Audrey and her grandmother would have gotten on

Today was one of those days that I thought a little about unfairness.

Basically, I spend a lot of time reminding myself that even though I don’t really believe that everything happens for a reason (I used to) or that after a really terrible thing comes a good thing (I used to), I do believe that you have to get on and make the best of what you have. Call it the stiff British upper lip,┬áif you will, I tend to sway on the side of the overwhelming realisations that life is so fleeting and so fragile that if you don’t get on with it you’re a bit of a fool.
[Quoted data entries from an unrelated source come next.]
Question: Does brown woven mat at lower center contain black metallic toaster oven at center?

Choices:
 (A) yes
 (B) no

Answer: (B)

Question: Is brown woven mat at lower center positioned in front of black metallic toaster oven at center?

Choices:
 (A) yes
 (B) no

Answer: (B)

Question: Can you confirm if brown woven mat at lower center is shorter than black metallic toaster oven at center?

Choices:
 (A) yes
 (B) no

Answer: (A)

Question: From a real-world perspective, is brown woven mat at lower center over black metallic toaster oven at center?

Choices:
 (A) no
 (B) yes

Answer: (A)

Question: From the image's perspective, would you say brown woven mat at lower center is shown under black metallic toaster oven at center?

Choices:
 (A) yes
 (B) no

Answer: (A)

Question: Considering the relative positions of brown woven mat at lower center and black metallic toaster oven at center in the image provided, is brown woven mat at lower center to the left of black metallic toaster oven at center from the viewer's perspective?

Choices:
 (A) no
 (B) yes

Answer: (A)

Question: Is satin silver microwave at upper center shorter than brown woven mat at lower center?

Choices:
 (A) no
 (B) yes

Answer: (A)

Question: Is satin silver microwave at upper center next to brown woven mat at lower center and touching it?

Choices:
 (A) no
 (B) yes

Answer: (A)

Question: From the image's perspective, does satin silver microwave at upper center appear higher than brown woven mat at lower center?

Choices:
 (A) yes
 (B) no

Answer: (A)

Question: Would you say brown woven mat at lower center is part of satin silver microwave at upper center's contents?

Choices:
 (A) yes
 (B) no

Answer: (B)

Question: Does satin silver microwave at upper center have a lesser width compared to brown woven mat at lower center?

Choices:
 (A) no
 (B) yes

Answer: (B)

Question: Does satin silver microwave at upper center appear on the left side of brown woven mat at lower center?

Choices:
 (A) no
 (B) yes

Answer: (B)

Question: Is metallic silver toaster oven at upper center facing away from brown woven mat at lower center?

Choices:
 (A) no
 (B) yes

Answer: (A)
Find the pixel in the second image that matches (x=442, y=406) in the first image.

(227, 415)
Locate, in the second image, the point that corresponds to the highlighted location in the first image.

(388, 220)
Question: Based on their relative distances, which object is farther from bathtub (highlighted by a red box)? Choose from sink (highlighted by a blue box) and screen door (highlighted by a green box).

Anyway, today was a day where I felt an ache that my mother never met any of my three children but especially Audrey.

We were in town doing some errands and I asked her if she wanted to come for a coffee break with her daddy. A double cappuccino and a chocolate biscotti for me and a glass of water and a coconut ball for Audrey and we were set. As we sat and chatted I became aware of just how much a people watcher Audrey is before her comments started about how nice that girl’s plaits were and how much she liked that woman’s jumper and how that other woman looked like her auntie Vivianne.

And the more I sat and listened, the more I realised that had my mother been sat there with her, they would have both been in their element, comparing the people coming in, discussing hairstyles and clothing and so on.

Fairness is relative, but today I felt unjustly served.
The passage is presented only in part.